- Interactive map of Bristol Beach State Park
- Type: State park (undeveloped)
- Location: Town of Saugerties, Ulster County, New York
- Nearest city: Malden, New York
- Coordinates: 42°06′32″N 73°55′55″W﻿ / ﻿42.109°N 73.932°W
- Area: 242 acres (0.98 km^{2})
- Created: 1967
- Operator: New York State Office of Parks, Recreation and Historic Preservation; Palisades Interstate Park Commission;
- Visitors: 11,610 (in 2020)
- Open: All year

= Bristol Beach State Park =

State park in Ulster County, New York

Bristol Beach State Park is a 242 acre undeveloped state park located on the Hudson River in the town of Saugerties in Ulster County, New York. The park was initially formed in 1967, and is managed by the Palisades Interstate Park Commission.

==History==
The core of Bristol Beach State Park occupies land formerly used as a brickyard during the 19th century. It was acquired by the town of Saugerties by deed; the town eventually transferred ownership to New York State. In 1967, the then-53 acre property was transferred from the New York State Conservation Department to the Palisades Interstate Park Commission. The park was expanded in the 1990s to protect adjacent parcels that were being considered for development.

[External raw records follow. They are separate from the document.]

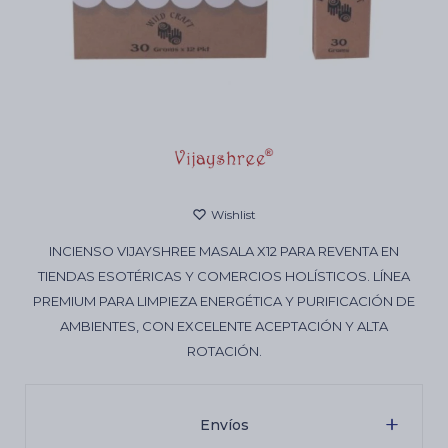
Cartas de Tarot
Artículos Religiosos
Kits
INCIENSO VIJAYSHREE MASALA X12 PARA REVENTA EN
TIENDAS ESOTÉRICAS Y COMERCIOS HOLÍSTICOS. LÍNEA
Aromatizantes de ambientes
PREMIUM PARA LIMPIEZA ENERGÉTICA Y PURIFICACIÓN DE
AMBIENTES, CON EXCELENTE ACEPTACIÓN Y ALTA
Artículos Esotéricos
ROTACIÓN.
Envíos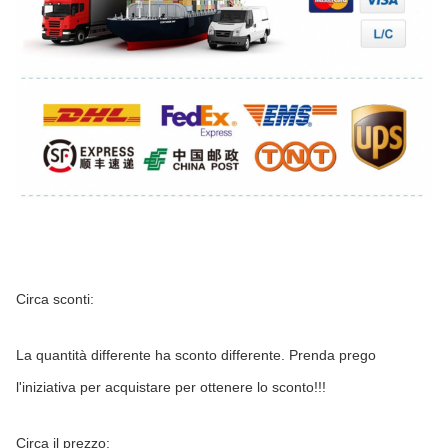
Circa sconti:
La quantità differente ha sconto differente. Prenda prego 
l'iniziativa per acquistare per ottenere lo sconto!!!
Circa il prezzo: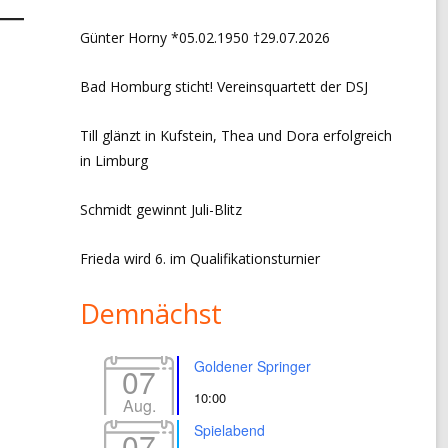
CHRONIK VORSITZ + EVENTS
Günter Horny *05.02.1950 †29.07.2026
LINKS
Bad Homburg sticht! Vereinsquartett der DSJ
IMPRESSUM
Till glänzt in Kufstein, Thea und Dora erfolgreich
DATENSCHUTZERKLÄRUNG
in Limburg
Schmidt gewinnt Juli-Blitz
Frieda wird 6. im Qualifikationsturnier
Demnächst
Goldener Springer
07
10:00
Aug.
Spielabend
07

In 2013, the town of Saugerties proposed re-acquiring the park to promote its development, which they felt was being under-utilized by the state.

==Description==
Bristol Beach State Park covers 242 acre adjacent to the Hudson River and is largely undeveloped, with the exception of a small parking lot. Although there are no formal trails, a landing on the river is a popular spot for launching kayaks and fishing. The northern portion of the park, known as Eve's Point, does include some basic amenities such as a gazebo and portable toilets.

Despite its name, the park does not include a developed beach and swimming is not permitted. Steep banks, undesirable substrate, and shallow off-shore water depths were noted as barriers preventing future development of a beach at the property.